§ Task instructions:
Every record needs to be repeated exactly; its pictures do not.

§ Extracted entries:

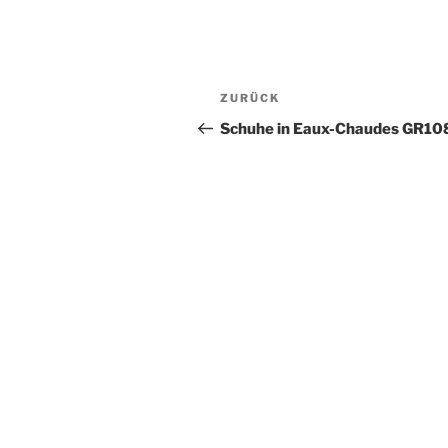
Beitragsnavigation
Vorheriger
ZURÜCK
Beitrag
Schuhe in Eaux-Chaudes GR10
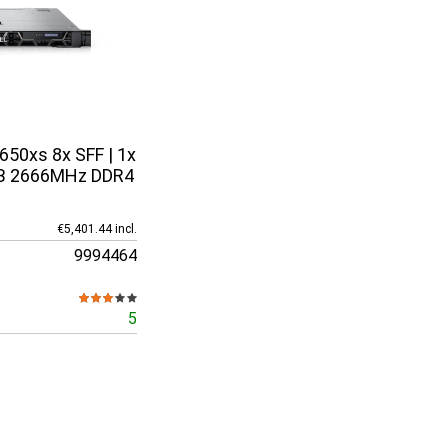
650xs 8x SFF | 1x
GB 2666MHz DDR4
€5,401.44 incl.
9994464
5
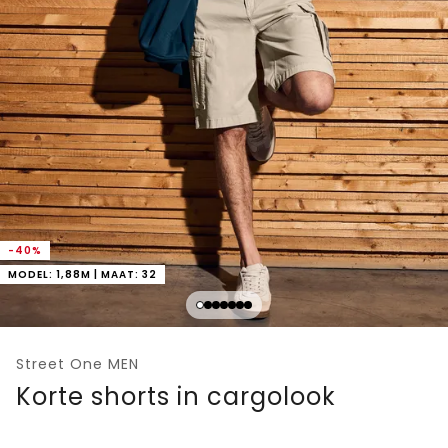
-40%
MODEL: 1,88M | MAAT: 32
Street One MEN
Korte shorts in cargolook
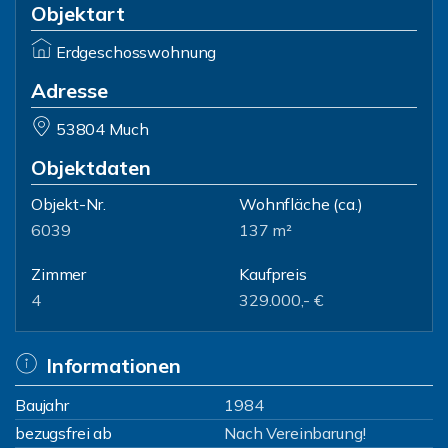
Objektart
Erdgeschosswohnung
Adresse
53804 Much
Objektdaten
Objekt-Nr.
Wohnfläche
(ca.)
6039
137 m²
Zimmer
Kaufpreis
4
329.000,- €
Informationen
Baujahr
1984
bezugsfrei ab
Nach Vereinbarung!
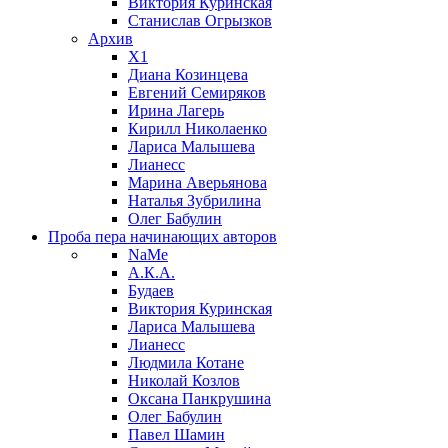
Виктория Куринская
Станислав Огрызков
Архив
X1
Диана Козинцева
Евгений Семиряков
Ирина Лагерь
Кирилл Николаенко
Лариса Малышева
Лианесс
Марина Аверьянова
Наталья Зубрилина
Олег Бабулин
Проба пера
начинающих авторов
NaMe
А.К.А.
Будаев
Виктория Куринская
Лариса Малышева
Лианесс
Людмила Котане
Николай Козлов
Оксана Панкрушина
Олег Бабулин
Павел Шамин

§ Solution to this problem:
Beitragsnavigation
Vorheriger
ZURÜCK
Beitrag
Schuhe in Eaux-Chaudes GR10
650xs 8x SFF | 1x
GB 2666MHz DDR4
€5,401.44 incl.
9994464
5
-40%
MODEL: 1,88M | MAAT: 32
Street One MEN
Korte shorts in cargolook
Objektart
Erdgeschosswohnung
Adresse
53804 Much
Objektdaten
Objekt-Nr.
Wohnfläche
(ca.)
6039
137 m²
Zimmer
Kaufpreis
4
329.000,- €
Informationen
Baujahr
1984
bezugsfrei ab
Nach Vereinbarung!
Виктория Куринская
Станислав Огрызков
Архив
X1
Диана Козинцева
Евгений Семиряков
Ирина Лагерь
Кирилл Николаенко
Лариса Малышева
Лианесс
Марина Аверьянова
Наталья Зубрилина
Олег Бабулин
Проба пера
начинающих авторов
NaMe
А.К.А.
Будаев
Виктория Куринская
Лариса Малышева
Лианесс
Людмила Котане
Николай Козлов
Оксана Панкрушина
Олег Бабулин
Павел Шамин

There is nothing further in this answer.